# Available records
BEGIN
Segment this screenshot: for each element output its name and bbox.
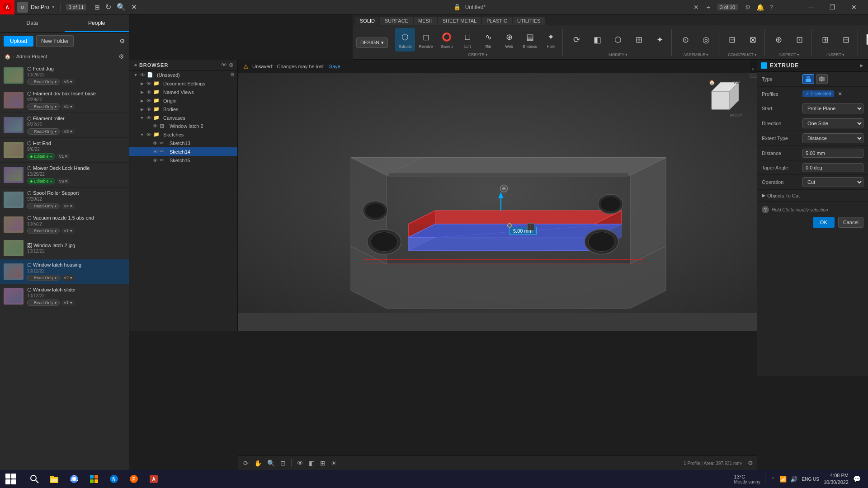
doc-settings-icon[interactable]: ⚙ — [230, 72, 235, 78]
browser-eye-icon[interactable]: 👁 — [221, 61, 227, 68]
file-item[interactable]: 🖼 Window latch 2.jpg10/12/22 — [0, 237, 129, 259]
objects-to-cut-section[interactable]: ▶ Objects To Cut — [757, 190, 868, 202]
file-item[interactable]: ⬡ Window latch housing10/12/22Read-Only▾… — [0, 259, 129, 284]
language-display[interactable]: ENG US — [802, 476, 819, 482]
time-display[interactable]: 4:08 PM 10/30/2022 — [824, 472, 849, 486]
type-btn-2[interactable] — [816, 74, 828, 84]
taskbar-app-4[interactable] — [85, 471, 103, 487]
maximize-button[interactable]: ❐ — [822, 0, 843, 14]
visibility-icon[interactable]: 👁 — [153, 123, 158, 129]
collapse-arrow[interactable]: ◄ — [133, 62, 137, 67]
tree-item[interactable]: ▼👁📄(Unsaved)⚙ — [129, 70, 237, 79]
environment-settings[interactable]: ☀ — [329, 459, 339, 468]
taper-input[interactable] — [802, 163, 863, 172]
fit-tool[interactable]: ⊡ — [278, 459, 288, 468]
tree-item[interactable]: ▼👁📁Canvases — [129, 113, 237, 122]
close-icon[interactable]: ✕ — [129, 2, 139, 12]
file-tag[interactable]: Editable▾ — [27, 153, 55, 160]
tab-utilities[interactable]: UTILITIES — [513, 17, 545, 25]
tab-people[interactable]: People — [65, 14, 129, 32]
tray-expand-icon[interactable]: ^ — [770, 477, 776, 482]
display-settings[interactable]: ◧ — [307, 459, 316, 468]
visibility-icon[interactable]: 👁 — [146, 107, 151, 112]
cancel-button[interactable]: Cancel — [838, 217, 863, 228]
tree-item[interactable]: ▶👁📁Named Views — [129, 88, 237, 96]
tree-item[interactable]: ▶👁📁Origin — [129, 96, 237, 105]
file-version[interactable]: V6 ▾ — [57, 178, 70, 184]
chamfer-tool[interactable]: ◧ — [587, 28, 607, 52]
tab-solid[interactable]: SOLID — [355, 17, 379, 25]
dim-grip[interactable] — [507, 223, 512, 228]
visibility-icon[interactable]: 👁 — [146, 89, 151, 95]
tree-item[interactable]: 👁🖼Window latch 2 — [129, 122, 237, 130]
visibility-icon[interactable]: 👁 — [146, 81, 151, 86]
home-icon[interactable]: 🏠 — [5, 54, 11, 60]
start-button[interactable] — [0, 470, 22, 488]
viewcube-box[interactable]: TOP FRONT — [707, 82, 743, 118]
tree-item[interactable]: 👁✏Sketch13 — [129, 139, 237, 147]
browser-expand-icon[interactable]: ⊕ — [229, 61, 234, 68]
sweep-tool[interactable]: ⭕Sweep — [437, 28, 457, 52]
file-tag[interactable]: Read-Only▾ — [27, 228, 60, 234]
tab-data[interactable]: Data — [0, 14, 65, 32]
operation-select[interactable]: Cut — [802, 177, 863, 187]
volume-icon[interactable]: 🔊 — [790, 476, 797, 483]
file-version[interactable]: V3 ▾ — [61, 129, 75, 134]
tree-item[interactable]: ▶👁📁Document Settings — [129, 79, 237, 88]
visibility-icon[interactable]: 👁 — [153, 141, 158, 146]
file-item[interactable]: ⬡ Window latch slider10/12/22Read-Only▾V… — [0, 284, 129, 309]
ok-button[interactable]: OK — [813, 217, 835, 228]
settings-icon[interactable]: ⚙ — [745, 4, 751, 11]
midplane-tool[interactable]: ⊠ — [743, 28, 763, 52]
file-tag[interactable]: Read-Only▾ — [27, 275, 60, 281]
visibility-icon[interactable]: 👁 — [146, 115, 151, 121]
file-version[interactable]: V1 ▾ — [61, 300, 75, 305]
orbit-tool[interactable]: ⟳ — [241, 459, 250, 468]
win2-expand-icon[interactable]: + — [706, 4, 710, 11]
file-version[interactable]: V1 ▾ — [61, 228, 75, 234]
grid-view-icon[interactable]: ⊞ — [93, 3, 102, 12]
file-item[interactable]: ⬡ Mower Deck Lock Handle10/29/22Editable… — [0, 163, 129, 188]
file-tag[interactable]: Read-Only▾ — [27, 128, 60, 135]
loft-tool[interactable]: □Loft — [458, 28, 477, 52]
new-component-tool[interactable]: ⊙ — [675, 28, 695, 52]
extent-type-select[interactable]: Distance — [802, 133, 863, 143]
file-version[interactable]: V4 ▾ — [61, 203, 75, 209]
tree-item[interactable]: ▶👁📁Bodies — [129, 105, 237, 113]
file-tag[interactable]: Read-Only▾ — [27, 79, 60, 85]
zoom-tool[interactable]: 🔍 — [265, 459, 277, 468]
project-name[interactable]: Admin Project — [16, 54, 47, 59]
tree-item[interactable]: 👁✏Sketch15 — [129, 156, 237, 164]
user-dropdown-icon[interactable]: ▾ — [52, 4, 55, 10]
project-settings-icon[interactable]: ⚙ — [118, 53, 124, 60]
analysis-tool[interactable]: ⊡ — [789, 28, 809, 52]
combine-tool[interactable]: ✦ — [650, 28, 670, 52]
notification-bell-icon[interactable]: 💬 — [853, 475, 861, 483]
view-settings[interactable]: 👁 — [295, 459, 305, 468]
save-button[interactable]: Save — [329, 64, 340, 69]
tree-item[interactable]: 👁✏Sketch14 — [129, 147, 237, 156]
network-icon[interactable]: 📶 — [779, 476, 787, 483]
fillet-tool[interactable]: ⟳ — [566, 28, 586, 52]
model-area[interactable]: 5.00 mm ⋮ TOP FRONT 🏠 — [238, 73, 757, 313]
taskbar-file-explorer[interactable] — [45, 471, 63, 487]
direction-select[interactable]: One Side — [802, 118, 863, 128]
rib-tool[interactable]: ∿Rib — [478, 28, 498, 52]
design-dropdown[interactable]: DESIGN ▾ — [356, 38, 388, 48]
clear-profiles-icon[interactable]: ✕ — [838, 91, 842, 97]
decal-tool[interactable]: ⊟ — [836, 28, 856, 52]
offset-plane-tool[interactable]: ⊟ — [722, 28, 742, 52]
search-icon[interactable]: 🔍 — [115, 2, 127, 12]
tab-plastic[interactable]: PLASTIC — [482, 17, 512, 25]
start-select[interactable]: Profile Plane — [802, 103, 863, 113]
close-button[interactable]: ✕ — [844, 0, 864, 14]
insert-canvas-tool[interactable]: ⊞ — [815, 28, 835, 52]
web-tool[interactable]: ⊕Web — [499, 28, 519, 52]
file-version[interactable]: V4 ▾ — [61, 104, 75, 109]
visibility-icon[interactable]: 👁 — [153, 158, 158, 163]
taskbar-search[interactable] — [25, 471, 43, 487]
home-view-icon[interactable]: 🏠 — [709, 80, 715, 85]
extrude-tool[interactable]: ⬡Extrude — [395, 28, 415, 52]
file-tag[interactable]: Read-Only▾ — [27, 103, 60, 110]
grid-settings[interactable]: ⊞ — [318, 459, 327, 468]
END
BEGIN
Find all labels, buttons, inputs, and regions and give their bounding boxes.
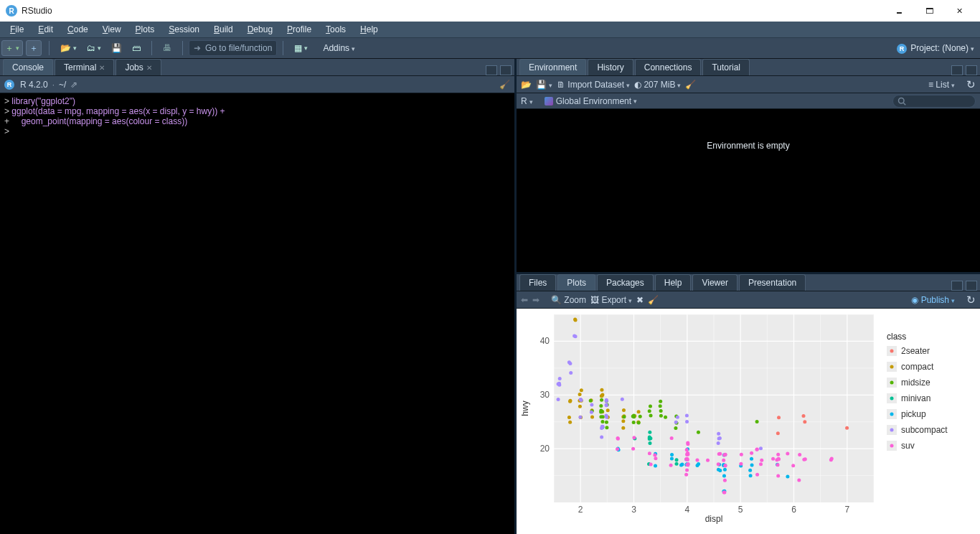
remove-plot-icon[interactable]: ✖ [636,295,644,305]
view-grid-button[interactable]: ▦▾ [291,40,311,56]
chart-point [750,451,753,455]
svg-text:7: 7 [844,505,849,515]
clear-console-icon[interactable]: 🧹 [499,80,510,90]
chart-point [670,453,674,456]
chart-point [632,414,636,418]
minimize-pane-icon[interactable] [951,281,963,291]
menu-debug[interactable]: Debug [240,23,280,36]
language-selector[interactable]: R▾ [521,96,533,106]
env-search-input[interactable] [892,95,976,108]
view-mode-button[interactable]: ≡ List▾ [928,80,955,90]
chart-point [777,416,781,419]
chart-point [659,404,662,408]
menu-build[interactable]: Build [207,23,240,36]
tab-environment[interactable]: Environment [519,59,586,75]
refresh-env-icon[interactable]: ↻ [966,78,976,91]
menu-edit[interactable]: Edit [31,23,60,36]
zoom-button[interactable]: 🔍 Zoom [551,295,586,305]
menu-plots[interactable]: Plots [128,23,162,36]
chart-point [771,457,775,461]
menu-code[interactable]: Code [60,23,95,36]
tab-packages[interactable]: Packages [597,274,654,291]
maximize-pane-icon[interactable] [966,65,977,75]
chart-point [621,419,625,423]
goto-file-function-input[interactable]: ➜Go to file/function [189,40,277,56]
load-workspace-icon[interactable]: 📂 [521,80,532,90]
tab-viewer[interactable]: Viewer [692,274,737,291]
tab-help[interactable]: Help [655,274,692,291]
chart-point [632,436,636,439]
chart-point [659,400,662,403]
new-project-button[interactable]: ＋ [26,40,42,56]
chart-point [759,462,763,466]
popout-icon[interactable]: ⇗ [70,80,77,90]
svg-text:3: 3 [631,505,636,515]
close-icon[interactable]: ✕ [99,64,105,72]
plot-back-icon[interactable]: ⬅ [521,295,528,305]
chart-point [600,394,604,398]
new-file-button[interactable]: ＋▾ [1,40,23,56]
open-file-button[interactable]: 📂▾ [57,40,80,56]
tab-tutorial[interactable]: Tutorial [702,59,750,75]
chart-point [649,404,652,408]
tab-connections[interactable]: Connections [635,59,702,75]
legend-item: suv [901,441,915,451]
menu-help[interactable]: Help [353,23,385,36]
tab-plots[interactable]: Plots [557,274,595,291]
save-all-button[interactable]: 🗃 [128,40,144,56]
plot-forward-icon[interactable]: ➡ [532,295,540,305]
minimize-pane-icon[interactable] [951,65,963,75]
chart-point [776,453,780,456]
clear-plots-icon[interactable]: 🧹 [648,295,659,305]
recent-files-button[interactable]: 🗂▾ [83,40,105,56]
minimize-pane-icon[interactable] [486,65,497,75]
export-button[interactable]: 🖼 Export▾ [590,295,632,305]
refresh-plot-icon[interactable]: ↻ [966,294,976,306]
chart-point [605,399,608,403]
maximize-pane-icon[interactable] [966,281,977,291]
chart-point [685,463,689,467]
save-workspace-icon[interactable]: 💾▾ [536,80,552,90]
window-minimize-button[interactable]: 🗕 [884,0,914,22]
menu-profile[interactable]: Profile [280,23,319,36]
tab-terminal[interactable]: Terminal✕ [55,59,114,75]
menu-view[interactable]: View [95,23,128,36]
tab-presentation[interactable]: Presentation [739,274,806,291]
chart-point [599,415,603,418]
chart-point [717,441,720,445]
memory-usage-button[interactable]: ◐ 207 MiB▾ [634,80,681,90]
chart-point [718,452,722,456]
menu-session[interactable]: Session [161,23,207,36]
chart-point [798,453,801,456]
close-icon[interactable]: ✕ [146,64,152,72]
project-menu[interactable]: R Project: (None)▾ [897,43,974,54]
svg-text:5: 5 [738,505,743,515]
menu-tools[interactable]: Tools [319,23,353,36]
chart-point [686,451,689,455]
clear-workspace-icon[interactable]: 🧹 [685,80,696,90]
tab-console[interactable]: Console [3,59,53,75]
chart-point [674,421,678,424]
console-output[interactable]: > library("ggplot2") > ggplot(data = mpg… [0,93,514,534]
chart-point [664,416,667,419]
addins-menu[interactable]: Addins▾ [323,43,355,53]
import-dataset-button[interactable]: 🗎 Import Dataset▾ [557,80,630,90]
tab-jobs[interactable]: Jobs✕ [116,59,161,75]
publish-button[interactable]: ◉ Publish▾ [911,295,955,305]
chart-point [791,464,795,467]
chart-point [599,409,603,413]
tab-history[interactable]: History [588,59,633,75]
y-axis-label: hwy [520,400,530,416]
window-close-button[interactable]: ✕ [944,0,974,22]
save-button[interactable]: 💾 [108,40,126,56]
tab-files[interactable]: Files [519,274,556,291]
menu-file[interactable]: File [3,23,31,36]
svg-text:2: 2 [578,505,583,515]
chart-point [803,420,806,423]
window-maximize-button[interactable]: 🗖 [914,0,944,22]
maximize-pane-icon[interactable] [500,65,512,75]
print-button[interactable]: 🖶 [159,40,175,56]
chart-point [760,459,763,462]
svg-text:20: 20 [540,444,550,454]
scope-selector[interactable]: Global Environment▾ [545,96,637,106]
END
Each line of the data that includes "plots" counts once; say how many there are, giving nothing but the number.

# Response
3